Adani's protection claims reviewed
New reports say Adani’s plans to protect pristine desert springs will not work.
The Australian Conservation Foundation commissioned reviews by environmental law and water experts, looking into Adani's draft plans to protect the Doongmabulla Springs and Mellaluka Springs from Carmichael coal mine works.
Adani says the plan is a “targeted and specific” part of a “robust, multi-layered approach” to controlling the impacts of its mine.
Earlier scientific studies found Adani's mine may “permanently drain” the springs.
The experts say there is no way to guarantee the springs would be protected because their source remains in doubt, and Adani does not appear willing to find it.
The Doongmabulla Springs carry Australia’s highest level of legal protection, deemed “endangered ecological communities”.
They contain a range of endemic and threatened species, which each have legal protection too as “matters of national environmental significance”.
But if the Carmichael mine goes ahead, Adani will begin pulling up to 21 billion litres of water a year from the Great Artesian Basin, though it does not have strict volume limits so could extract more.
The company has been allowed to delay giving details of how it would protect the springs and their associated species and ecosystems during its environmental approval processes so far.
Water policy expert Tom Crothers has reviewed Adani’s Groundwater Dependent Ecosystem Management Plan, reportedly dated “January 2018”, and found “it doesn't protect them at all”.
“It is about protecting Adani from prosecution for environmental harm. And it's also protecting the company from being held to account for impacts on their impact on environmental assets,” Mr Crothers told the ABC.
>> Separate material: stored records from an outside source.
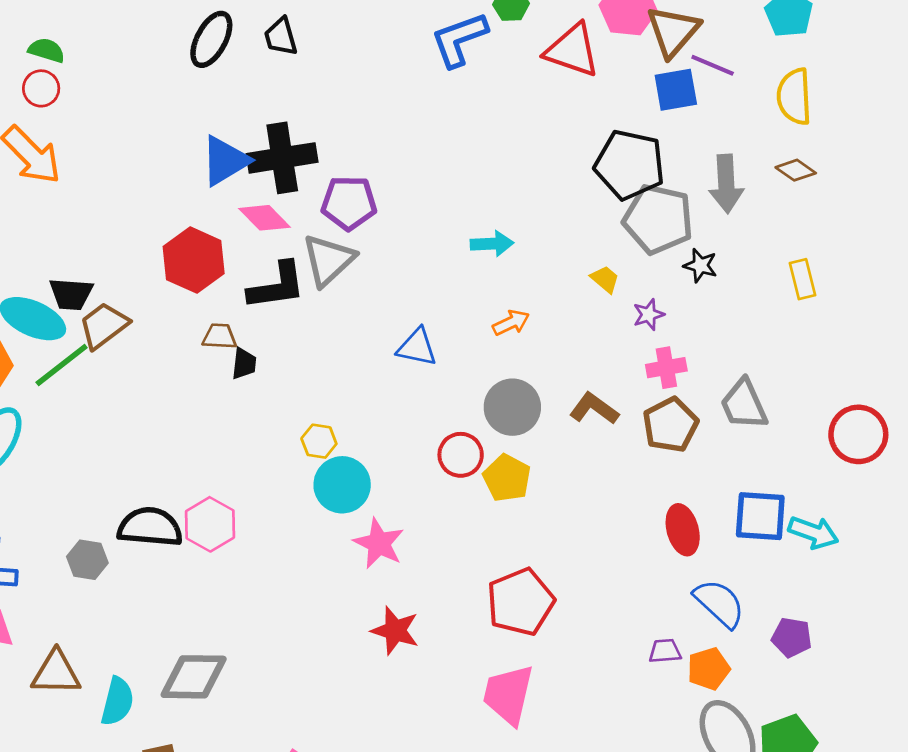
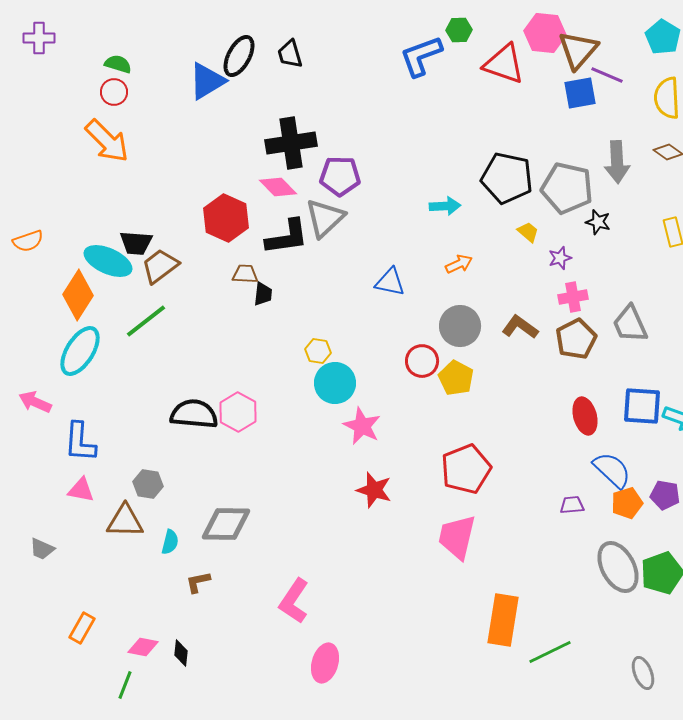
blue triangle: (225, 161) -> (207, 81), moved
black pentagon: (630, 165) -> (507, 178), moved
green line: (62, 365) -> (146, 321), moved
gray hexagon: (87, 560) -> (148, 484), moved
orange pentagon: (709, 669) -> (627, 503), moved
cyan semicircle: (117, 701) -> (170, 542), size x0.7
He said the plan ignored potential damage from noise and vibration, and has no details on how to protect some ecosystems.
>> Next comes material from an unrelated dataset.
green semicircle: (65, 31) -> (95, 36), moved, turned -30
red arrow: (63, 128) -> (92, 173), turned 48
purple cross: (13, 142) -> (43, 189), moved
The 197-page plan proposes just three corrective actions if damage is caused to the springs, which consist mostly of investigations.
“All the way through the document, you see them say; ‘We'll do an investigation to see if Adani is the cause of the impact, then we'll do more investigations and analysis’. It's about Adani protecting themselves,” Mr Crothers said.
The investigations would be based on whatever data Adani provides, and leave room for Adani to avoid taking action if it decides it was not responsible.
Conservationists are calling on the Queensland Government to reject the plan.